Algorithms Exercise 3

Imports


In [1]:
%matplotlib inline
from matplotlib import pyplot as plt
import numpy as np

In [2]:
from IPython.html.widgets import interact


:0: FutureWarning: IPython widgets are experimental and may change in the future.

Character counting and entropy

Write a function char_probs that takes a string and computes the probabilities of each character in the string:

  • First do a character count and store the result in a dictionary.
  • Then divide each character counts by the total number of character to compute the normalized probabilties.
  • Return the dictionary of characters (keys) and probabilities (values).

In [12]:
def char_probs(s):
    """Find the probabilities of the unique characters in the string s.
    
    Parameters
    ----------
    s : str
        A string of characters.
    
    Returns
    -------
    probs : dict
        A dictionary whose keys are the unique characters in s and whose values
        are the probabilities of those characters.
    """
    split_string = s.split()
    string_dict = {}
    
    for item in split_string:
        string_dict[item] = 0
        
    for item in split_string:
        if item in string_dict.keys():
            return string_dict

In [36]:
?splitlines


Object `splitlines` not found.

In [16]:
def count_words(a_string):
    """Return a word count dictionary from the list of words in data."""
    split_string = a_string.splitlines()
    string_dict = {}
  #first populate the dictionary with the keys being each word in the string, all having zero for their values.
    for item in split_string:
        string_dict[item] = 0

  #Then cycle through the split string again and if the word is one of the keys in the dictionary add 1 each time.
    for item in split_string:
        if item in string_dict.keys():
            string_dict[item] += 1

    return string_dict

In [17]:
test1 = char_probs('aaaa')
assert np.allclose(test1['a'], 1.0)
test2 = char_probs('aabb')
assert np.allclose(test2['a'], 0.5)
assert np.allclose(test2['b'], 0.5)
test3 = char_probs('abcd')
assert np.allclose(test3['a'], 0.25)
assert np.allclose(test3['b'], 0.25)
assert np.allclose(test3['c'], 0.25)
assert np.allclose(test3['d'], 0.25)


---------------------------------------------------------------------------
KeyError                                  Traceback (most recent call last)
<ipython-input-17-7884295ffbe7> in <module>()
      1 test1 = char_probs('aaaa')
----> 2 assert np.allclose(test1['a'], 1.0)
      3 test2 = char_probs('aabb')
      4 assert np.allclose(test2['a'], 0.5)
      5 assert np.allclose(test2['b'], 0.5)

KeyError: 'a'

The entropy is a quantiative measure of the disorder of a probability distribution. It is used extensively in Physics, Statistics, Machine Learning, Computer Science and Information Science. Given a set of probabilities $P_i$, the entropy is defined as:

$$H = - \Sigma_i P_i \log_2(P_i)$$

In this expression $\log_2$ is the base 2 log (np.log2), which is commonly used in information science. In Physics the natural log is often used in the definition of entropy.
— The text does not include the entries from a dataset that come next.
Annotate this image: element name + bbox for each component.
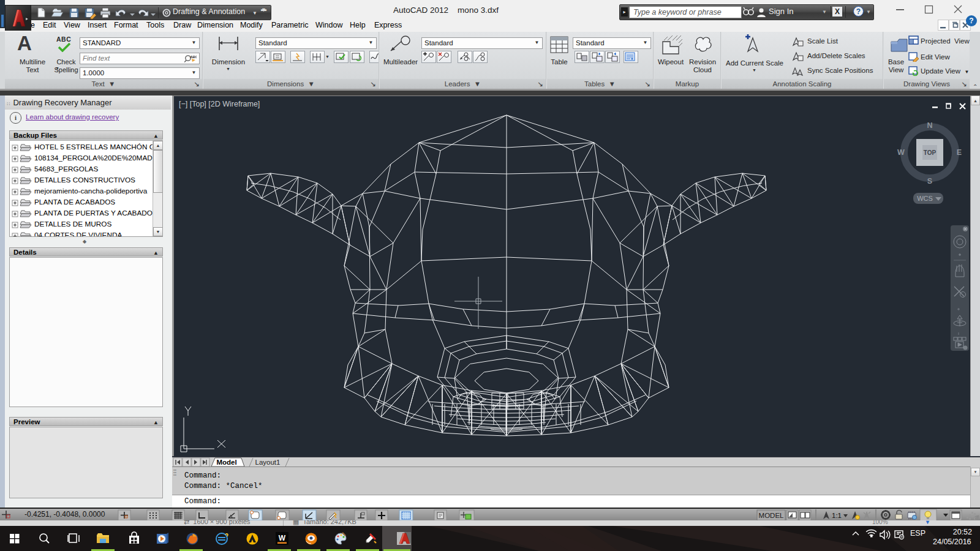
- svg-text:N: N: [927, 121, 932, 130]
- svg-text:Layout1: Layout1: [255, 459, 281, 466]
- svg-text:MODEL: MODEL: [759, 512, 785, 519]
- svg-text:W: W: [897, 148, 905, 157]
- svg-text:S: S: [927, 177, 932, 186]
- svg-text:Model: Model: [216, 459, 236, 466]
- svg-text:W: W: [279, 534, 286, 542]
- svg-text:E: E: [957, 148, 962, 157]
- svg-text:ABC: ABC: [189, 55, 197, 59]
- svg-text:1:1: 1:1: [832, 512, 842, 519]
- svg-text:TOP: TOP: [924, 149, 937, 156]
- svg-text:WCS: WCS: [917, 195, 933, 202]
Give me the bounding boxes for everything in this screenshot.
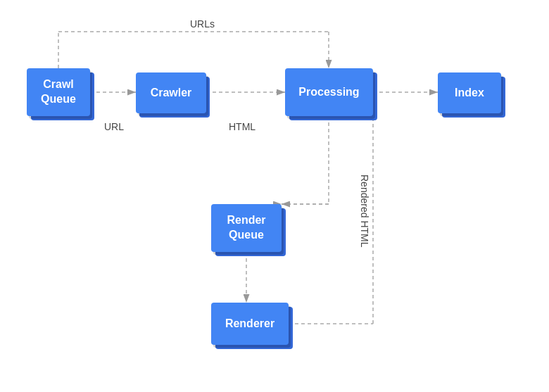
url-label: URL — [104, 121, 124, 132]
render-queue-label: RenderQueue — [227, 213, 265, 243]
urls-label: URLs — [190, 18, 215, 30]
renderer-label: Renderer — [225, 317, 274, 331]
crawl-queue-label: CrawlQueue — [41, 77, 76, 107]
crawler-label: Crawler — [151, 86, 192, 101]
processing-node: Processing — [285, 68, 373, 116]
html-label: HTML — [229, 121, 255, 132]
render-queue-node: RenderQueue — [211, 204, 282, 252]
diagram-container: CrawlQueue Crawler Processing Index Rend… — [0, 0, 549, 392]
rendered-html-label: Rendered HTML — [359, 175, 370, 248]
renderer-node: Renderer — [211, 303, 289, 345]
index-node: Index — [438, 72, 501, 113]
processing-label: Processing — [298, 85, 359, 100]
crawler-node: Crawler — [136, 72, 206, 113]
index-label: Index — [455, 86, 484, 101]
crawl-queue-node: CrawlQueue — [27, 68, 90, 116]
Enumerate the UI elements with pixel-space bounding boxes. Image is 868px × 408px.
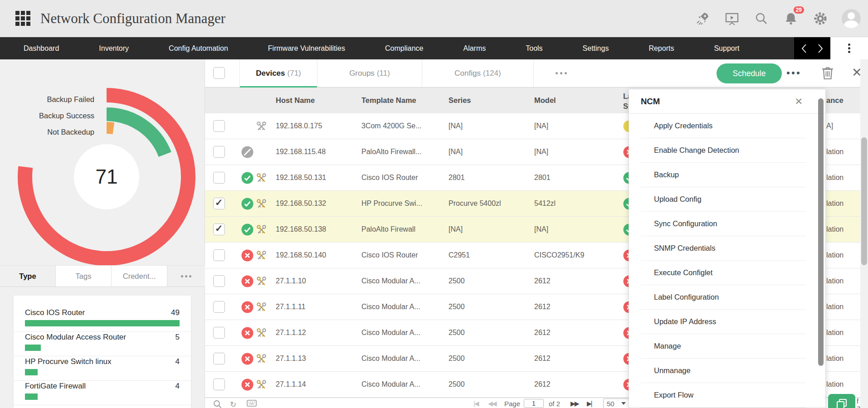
refresh-icon[interactable]: ↻ <box>230 400 236 408</box>
next-page-icon[interactable]: ▶▶ <box>571 400 579 407</box>
credentials-keys-icon <box>256 250 267 263</box>
ncm-menu-item-export-flow[interactable]: Export Flow <box>641 383 806 408</box>
ncm-menu-item-enable-change-detection[interactable]: Enable Change Detection <box>641 138 806 163</box>
ncm-menu-item-execute-configlet[interactable]: Execute Configlet <box>641 261 806 285</box>
ncm-panel-close-icon[interactable]: ✕ <box>795 96 803 107</box>
notification-bell-icon[interactable]: 29 <box>783 10 799 27</box>
col-series[interactable]: Series <box>449 87 471 113</box>
nav-item-reports[interactable]: Reports <box>629 37 694 59</box>
kebab-menu-icon[interactable] <box>848 42 850 54</box>
device-type-row-hp-procurve-switch-linux[interactable]: HP Procurve Switch linux4 <box>14 356 191 381</box>
series-cell: [NA] <box>449 113 463 139</box>
series-cell: 2801 <box>449 165 465 190</box>
page-scrollbar[interactable] <box>860 59 868 408</box>
credentials-keys-icon <box>256 379 267 392</box>
nav-item-settings[interactable]: Settings <box>563 37 629 59</box>
col-compliance-fragment[interactable]: ance <box>826 87 844 113</box>
more-actions-icon[interactable] <box>787 72 800 74</box>
trash-icon[interactable] <box>821 65 834 83</box>
row-checkbox[interactable] <box>213 120 225 132</box>
ncm-menu-item-manage[interactable]: Manage <box>641 334 806 359</box>
nav-item-dashboard[interactable]: Dashboard <box>4 37 79 59</box>
chevron-right-icon[interactable] <box>817 44 824 53</box>
device-type-row-fortigate-firewall[interactable]: FortiGate Firewall4 <box>14 381 191 405</box>
row-checkbox[interactable] <box>213 353 225 364</box>
row-checkbox[interactable] <box>213 223 225 235</box>
model-cell: 2612 <box>534 320 551 345</box>
row-checkbox[interactable] <box>213 172 225 184</box>
page-size-select[interactable]: 50 <box>603 398 629 408</box>
host-name-cell[interactable]: 27.1.1.14 <box>276 372 306 397</box>
device-type-row-cisco-modular-access-router[interactable]: Cisco Modular Access Router5 <box>14 332 191 356</box>
row-checkbox[interactable] <box>213 327 225 339</box>
page-number-input[interactable] <box>524 399 544 408</box>
nav-item-support[interactable]: Support <box>694 37 759 59</box>
sidebar-tabs-more-icon[interactable] <box>167 266 205 287</box>
select-all-checkbox[interactable] <box>213 67 225 79</box>
host-name-cell[interactable]: 27.1.1.13 <box>276 346 306 371</box>
ncm-menu-item-snmp-credentials[interactable]: SNMP Credentials <box>641 236 806 261</box>
chevron-left-icon[interactable] <box>801 44 807 53</box>
col-model[interactable]: Model <box>534 87 556 113</box>
nav-item-compliance[interactable]: Compliance <box>365 37 443 59</box>
ncm-menu-item-backup[interactable]: Backup <box>641 163 806 187</box>
col-template-name[interactable]: Template Name <box>361 87 416 113</box>
host-name-cell[interactable]: 27.1.1.12 <box>276 320 306 345</box>
row-checkbox[interactable] <box>213 379 225 390</box>
ncm-menu-item-label-configuration[interactable]: Label Configuration <box>641 285 806 310</box>
row-checkbox[interactable] <box>213 249 225 261</box>
host-name-cell[interactable]: 192.168.50.131 <box>276 165 326 190</box>
row-checkbox[interactable] <box>213 198 225 209</box>
sidebar-tab-credent[interactable]: Credent... <box>112 266 167 287</box>
schedule-button[interactable]: Schedule <box>717 63 782 83</box>
first-page-icon[interactable]: |◀ <box>473 400 478 407</box>
host-name-cell[interactable]: 27.1.1.11 <box>276 294 306 320</box>
host-name-cell[interactable]: 192.168.115.48 <box>276 139 326 165</box>
rocket-icon[interactable] <box>694 10 711 27</box>
row-checkbox[interactable] <box>213 275 225 287</box>
user-avatar[interactable] <box>842 9 861 28</box>
credentials-keys-icon <box>256 301 267 315</box>
ncm-menu-item-update-ip-address[interactable]: Update IP Address <box>641 310 806 334</box>
row-checkbox[interactable] <box>213 301 225 313</box>
ncm-menu-item-apply-credentials[interactable]: Apply Credentials <box>641 114 806 138</box>
host-name-cell[interactable]: 192.168.0.175 <box>276 113 322 139</box>
host-name-cell[interactable]: 192.168.50.132 <box>276 191 326 216</box>
ncm-menu-item-unmanage[interactable]: Unmanage <box>641 359 806 383</box>
page-scrollbar-thumb[interactable] <box>861 137 867 265</box>
sidebar-tab-type[interactable]: Type <box>0 266 56 287</box>
demo-player-icon[interactable] <box>724 10 740 27</box>
ncm-menu-item-sync-configuration[interactable]: Sync Configuration <box>641 212 806 236</box>
settings-gear-icon[interactable] <box>812 10 829 27</box>
device-type-bar <box>25 345 41 351</box>
nav-item-alarms[interactable]: Alarms <box>443 37 506 59</box>
col-host-name[interactable]: Host Name <box>276 87 315 113</box>
main-tabs-more-icon[interactable] <box>534 59 588 87</box>
nav-item-config-automation[interactable]: Config Automation <box>149 37 248 59</box>
tab-label: Configs <box>454 69 481 78</box>
tab-devices[interactable]: Devices(71) <box>239 59 317 87</box>
model-cell: 2612 <box>534 294 551 320</box>
ncm-panel-scrollbar[interactable] <box>818 98 824 366</box>
host-name-cell[interactable]: 27.1.1.10 <box>276 268 306 294</box>
export-copy-button[interactable] <box>828 394 855 408</box>
list-search-icon[interactable] <box>213 400 222 408</box>
search-icon[interactable] <box>753 10 770 27</box>
nav-items: DashboardInventoryConfig AutomationFirmw… <box>4 37 759 59</box>
host-name-cell[interactable]: 192.168.50.140 <box>276 243 326 268</box>
ncm-menu-item-upload-config[interactable]: Upload Config <box>641 187 806 212</box>
sidebar-tab-tags[interactable]: Tags <box>56 266 112 287</box>
tab-groups[interactable]: Groups(11) <box>317 59 422 87</box>
row-checkbox[interactable] <box>213 146 225 158</box>
keyboard-icon[interactable] <box>247 400 257 408</box>
apps-grid-icon[interactable] <box>15 11 30 26</box>
nav-item-inventory[interactable]: Inventory <box>79 37 149 59</box>
last-page-icon[interactable]: ▶| <box>587 400 591 407</box>
host-name-cell[interactable]: 192.168.50.138 <box>276 217 326 242</box>
tab-label: Devices <box>256 69 285 78</box>
device-type-row-cisco-ios-router[interactable]: Cisco IOS Router49 <box>14 307 191 332</box>
nav-item-firmware-vulnerabilities[interactable]: Firmware Vulnerabilities <box>248 37 365 59</box>
prev-page-icon[interactable]: ◀◀ <box>488 400 496 407</box>
tab-configs[interactable]: Configs(124) <box>422 59 534 87</box>
nav-item-tools[interactable]: Tools <box>506 37 562 59</box>
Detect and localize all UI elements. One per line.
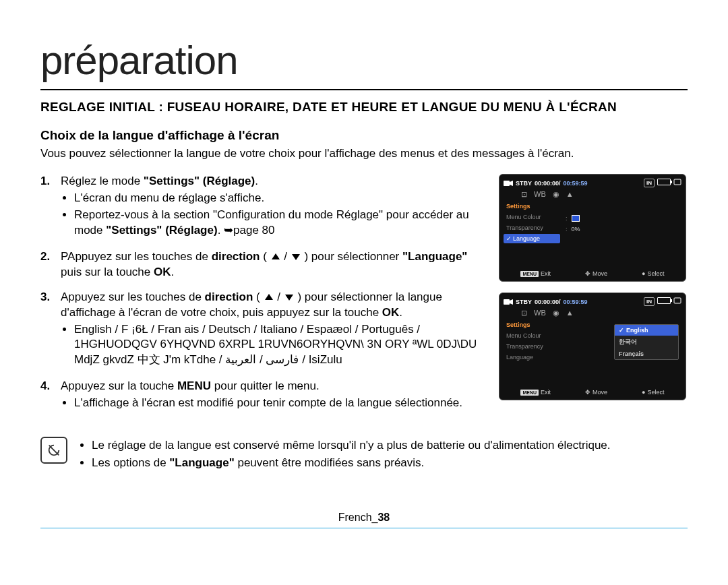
language-dropdown: ✓English 한국어 Français [614,324,679,360]
page-footer: French_38 [40,512,688,528]
colour-swatch [572,215,580,222]
step-2: 2. PAppuyez sur les touches de direction… [40,249,489,280]
timecode-2: 00:59:59 [564,180,588,187]
in-badge: IN [644,297,655,306]
down-arrow-icon [284,292,295,303]
cam-sb-transparency: Transparency [504,342,560,351]
svg-rect-2 [504,299,510,305]
cam-sb-transparency: Transparency [504,223,560,233]
step-3: 3. Appuyez sur les touches de direction … [40,290,489,370]
wb-icon: WB [534,190,546,199]
battery-icon [657,179,671,185]
up-arrow-icon [264,292,274,303]
scene-icon: ◉ [553,309,559,317]
step-3-bullet-langs: English / F ¡6Ł / Fran ais / Deutsch / I… [74,322,489,369]
step-1-bold: "Settings" (Réglage) [144,175,255,187]
section-heading: REGLAGE INITIAL : FUSEAU HORAIRE, DATE E… [40,100,688,115]
focus-icon: ⊡ [521,190,527,199]
cam-sb-menu-colour: Menu Colour [504,212,560,222]
select-label: Select [647,389,664,396]
move-label: Move [593,389,607,396]
step-4-bullet: L'affichage à l'écran est modifié pour t… [74,396,489,411]
intro-text: Vous pouvez sélectionner la langue de vo… [40,147,688,160]
stabilizer-icon: ▲ [566,190,574,199]
svg-rect-3 [674,298,681,303]
step-4: 4. Appuyez sur la touche MENU pour quitt… [40,379,489,412]
lang-opt-korean: 한국어 [615,336,678,348]
dot-icon: ● [642,389,645,396]
note-1: Le réglage de la langue est conservé mêm… [92,437,688,454]
svg-rect-1 [674,179,681,185]
timecode-1: 00:00:00/ [535,299,561,305]
battery-icon [657,297,671,304]
focus-icon: ⊡ [521,309,527,317]
camcorder-icon [504,179,513,187]
footer-divider [40,528,688,528]
menu-tag: MENU [520,390,539,396]
cam-sidebar-title: Settings [504,202,560,211]
down-arrow-icon [291,251,301,262]
timecode-2: 00:59:59 [564,299,588,305]
stabilizer-icon: ▲ [566,309,574,317]
sub-heading: Choix de la langue d'affichage à l'écran [40,128,688,143]
scene-icon: ◉ [553,190,559,199]
step-1-lead: Réglez le mode [61,175,144,187]
transparency-value: 0% [572,226,580,233]
note-icon [40,437,67,464]
step-1-bullet-2: Reportez-vous à la section "Configuratio… [74,208,489,239]
card-icon [673,179,681,185]
lang-opt-francais: Français [615,348,678,359]
step-1: 1. Réglez le mode "Settings" (Réglage). … [40,174,489,240]
nav-cross-icon: ✥ [585,389,590,396]
step-1-bullet-1: L'écran du menu de réglage s'affiche. [74,191,489,206]
svg-rect-0 [504,181,510,186]
exit-label: Exit [541,389,551,396]
page-title: préparation [40,37,688,84]
cam-sb-language: Language [504,352,560,362]
stby-label: STBY [516,299,532,305]
timecode-1: 00:00:00/ [535,180,561,187]
camcorder-icon [504,298,513,306]
in-badge: IN [644,179,655,187]
select-label: Select [647,270,664,277]
camera-screenshot-1: STBY 00:00:00/00:59:59 IN ⊡ WB ◉ ▲ [499,174,686,282]
wb-icon: WB [534,309,546,317]
stby-label: STBY [516,180,532,187]
exit-label: Exit [541,270,551,277]
step-1-tail: . [255,175,258,187]
menu-tag: MENU [520,271,539,277]
lang-opt-english: ✓English [615,325,678,336]
move-label: Move [593,270,607,277]
dot-icon: ● [642,270,645,277]
card-icon [673,297,681,304]
title-divider [40,89,688,90]
note-2: Les options de "Language" peuvent être m… [92,454,688,472]
cam-sb-language: ✓Language [504,234,560,243]
up-arrow-icon [270,251,281,262]
cam-sidebar-title: Settings [504,320,560,330]
nav-cross-icon: ✥ [585,270,590,277]
camera-screenshot-2: STBY 00:00:00/00:59:59 IN ⊡ WB ◉ ▲ [499,292,686,400]
cam-sb-menu-colour: Menu Colour [504,331,560,340]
Write a funtion entropy that computes the entropy of a probability distribution. The probability distribution will be passed as a Python dict: the values in the dict will be the probabilities.

To compute the entropy, you should:

  • First convert the values (probabilities) of the dict to a Numpy array of probabilities.
  • Then use other Numpy functions (np.log2, etc.) to compute the entropy.
  • Don't use any for or while loops in your code.

In [27]:
?np.sum

In [38]:
def entropy(d):
    """Compute the entropy of a dict d whose values are probabilities."""
    H = -np.sum(d*np.log2(d))
    return H

In [31]:
assert np.allclose(entropy({'a': 0.5, 'b': 0.5}), 1.0)
assert np.allclose(entropy({'a': 1.0}), 0.0)


---------------------------------------------------------------------------
TypeError                                 Traceback (most recent call last)
<ipython-input-31-2b809aa64202> in <module>()
----> 1 assert np.allclose(entropy({'a': 0.5, 'b': 0.5}), 1.0)
      2 assert np.allclose(entropy({'a': 1.0}), 0.0)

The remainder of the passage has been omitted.